■ **Assigned task**
Where the data below shows a picture, leave that picture out and copy the rest exactly.

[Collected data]
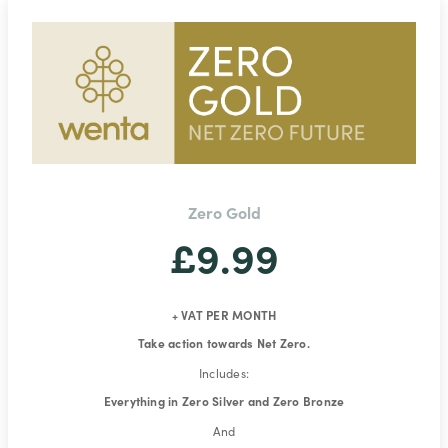
Zero Gold
£9.99
+ VAT PER MONTH
Take action towards Net Zero.
Includes:
Everything in Zero Silver and Zero Bronze
And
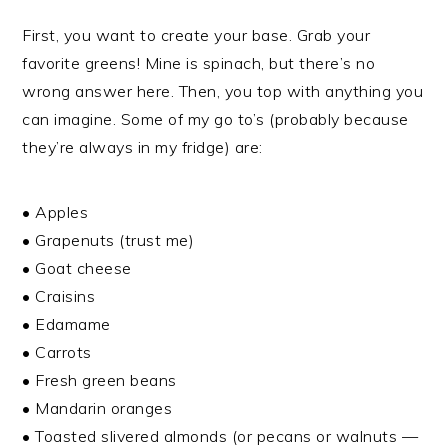
First, you want to create your base. Grab your
favorite greens! Mine is spinach, but there’s no
wrong answer here. Then, you top with anything you
can imagine. Some of my go to’s (probably because
they’re always in my fridge) are:
• Apples
• Grapenuts (trust me)
• Goat cheese
• Craisins
• Edamame
• Carrots
• Fresh green beans
• Mandarin oranges
• Toasted slivered almonds (or pecans or walnuts —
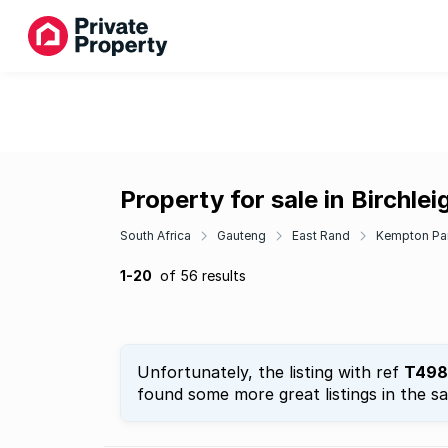
Property for sale in Birchlei
South Africa
Gauteng
East Rand
Kempton Pa
1-20
of 56 results
Unfortunately, the listing with ref
T498
found some more great listings in the s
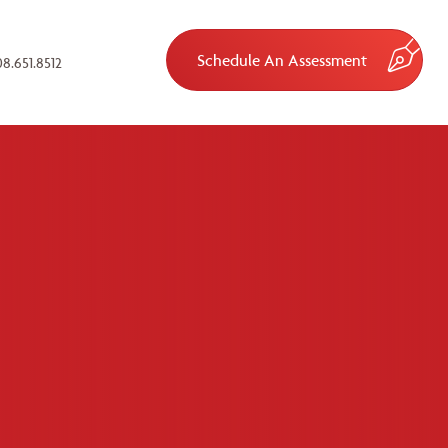
Schedule An Assessment
8.651.8512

■ **Completed task**
Zero Gold
£9.99
+ VAT PER MONTH
Take action towards Net Zero.
Includes:
Everything in Zero Silver and Zero Bronze
And
First, you want to create your base. Grab your
favorite greens! Mine is spinach, but there’s no
wrong answer here. Then, you top with anything you
can imagine. Some of my go to’s (probably because
they’re always in my fridge) are:
• Apples
• Grapenuts (trust me)
• Goat cheese
• Craisins
• Edamame
• Carrots
• Fresh green beans
• Mandarin oranges
• Toasted slivered almonds (or pecans or walnuts —
Property for sale in Birchlei
South Africa
Gauteng
East Rand
Kempton Pa
1-20
of 56 results
Unfortunately, the listing with ref
T498
found some more great listings in the s
Schedule An Assessment
8.651.8512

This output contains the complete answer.